# EXERCISE AIM:
Type out each record word for word. Pictures stay out.

Stored data entries
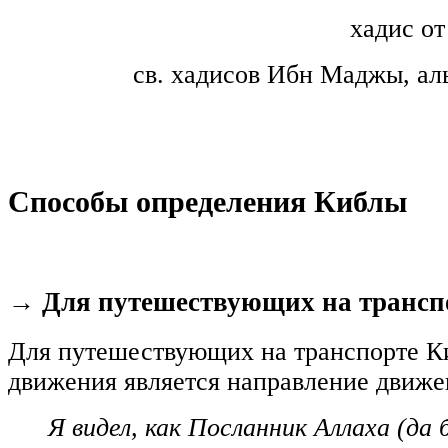
хадис о
св. хадисов Ибн Маджы, ал
Способы определения Киблы
→ Для путешествующих на трансп
Для путешествующих на транспорте К
движения является направление движе
Я видел, как Посланник Аллаха (да 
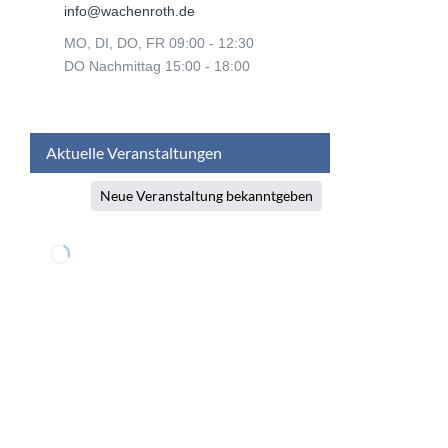
info@wachenroth.de
MO, DI, DO, FR 09:00 - 12:30
DO Nachmittag 15:00 - 18:00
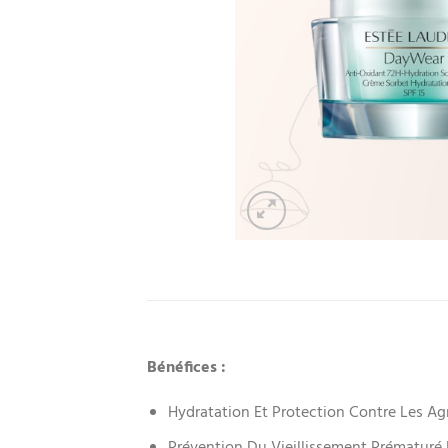
Bénéfices :
Hydratation Et Protection Contre Les Ag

# RESPONSE TO THE EXERCISE:
хадис о
св. хадисов Ибн Маджы, ал
Способы определения Киблы
→ Для путешествующих на трансп
Для путешествующих на транспорте К
движения является направление движе
Я видел, как Посланник Аллаха (да 
info@wachenroth.de
MO, DI, DO, FR 09:00 - 12:30
DO Nachmittag 15:00 - 18:00
Bénéfices :
Hydratation Et Protection Contre Les Ag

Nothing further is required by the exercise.